Il se feuillette et se picore, il peut être lu à rebours, il interpelle, distrait, fait sourire, donne à réfléchir… joli livre auto édité par deux auteurs strasbourgeois. L’un aime ciseler les mots, l’autre photographie le monde autour de lui. Une alchimie s’est créée entre eux et le résultat est un livre dard qui pique les consciences.

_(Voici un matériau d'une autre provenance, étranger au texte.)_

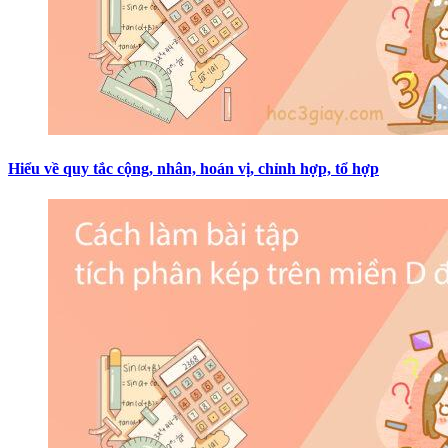
Hiểu về quy tắc cộng, nhân, hoán vị, chỉnh hợp, tổ hợp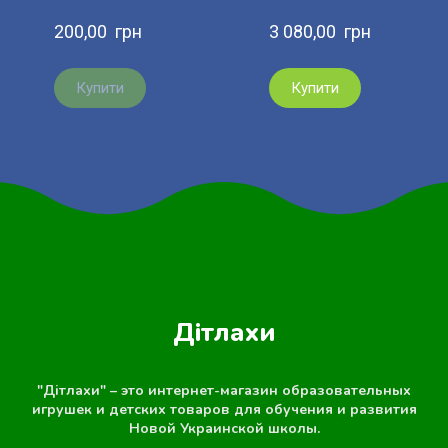
200,00  грн
3 080,00  грн
Купити
Купити
Дітлахи
"Дітлахи" – это интернет-магазин образовательных
игрушек и детских товаров для обучения и развития
Новой Украинской школы.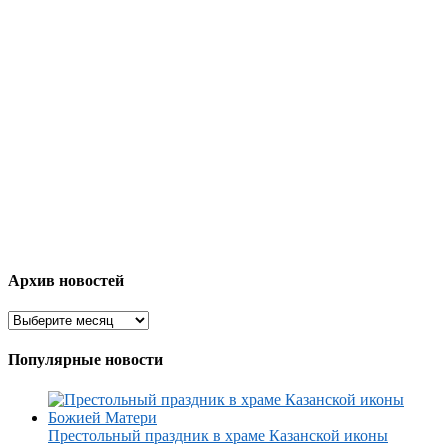
Архив новостей
Популярные новости
Престольный праздник в храме Казанской иконы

Il aime les jeux de mots et en fait l’en jeu de ses textes poétiques. Certains font penser par leur brièveté à des haïkus et appellent à l’imaginaire du lecteur. Ce recueil littéraire n’est pas un coup d’essai. Louis Schalck a plusieurs romans à son actif. Il écrit depuis 2007. Ses deux derniers romans, publiés chez L’Harmattan, Territoires amoureux en 2010 et Éternel Oubli en 2012, cachaient déjà une vision assez noire du monde sous un prétexte romanesque. Car Louis Schalck ne navigue pas dans une sphère de bobos-intellos éthérés. Il se coltine à la réalité sociale, âpre et brute, en tant que directeur du CSC de Hautepierre Le Galet. Il est également l’auteur d’articles et ouvrages professionnels dans le domaine social et il enseigne ponctuellement à l’Université de Haute Alsace. Il y a des gardiens de nuit, lui, écrit la nuit, gardien de sa conscience éveillée du monde. Pourtant, point de lourdeurs dans ses textes. Louis Schalck n’est pas un donneur de leçon. Il évoque des bribes de son enfance et des souvenirs d’ado, des réflexions politiques en quelques vers qui ouvrent sur des pans de l’Histoire – murs de Belin, Jérusalem, Ramallah, muraille de Chine... Il est un homme de son temps qui a grandi et muri avec son temps, et les Strasbourgeois se souviennent comme lui de ce printemps 2009.
Mur anti-émeutes
C’était à l’adolescence,
Quand on croit à la toute puissance de la rue,
Celle des manifestations, et des revendications,
Où l’on croise le regard de policiers casqués.
C’était à l’âge mûr,
Au mois d’avril, lors d’un rassemblement de l’OTAN,
Quand toute la ville était barricadée.
En avril ne te découvre pas d’un fil,
Partout des murs anti-émeutes
Qui ne m’émeuvent plus du tout !
Livre constat mais néanmoins sensible dont les textes ont trouvé écho avec la sensibilité de l’objectif de Jean-Louis Hess à qui les Strasbourgeois doivent la fondation du collectif Chambre à part dont la galerie expose des photographies d’artistes locaux mais aussi de pointure internationale. Les deux artistes se sont rencontrés, alors que Louis Shalck avait déjà écrit son recueil de poèmes. La coïncidence a voulu que Jean-Louis Hess eût dans ses cartons des centaines de photos de murs. Ainsi s’est constitué Murs Sauvages. Du fait que les photos n’ont pas été réalisées exprès pour les poèmes et qu’elles n’ont pas toujours un lien direct avec le texte, elles existent en tant que telles. Les mots et les photos se complètent, dialoguent en un tout cohérent pour embarquer le lecteur dans une ballade hors les murs sur le chemin de la liberté.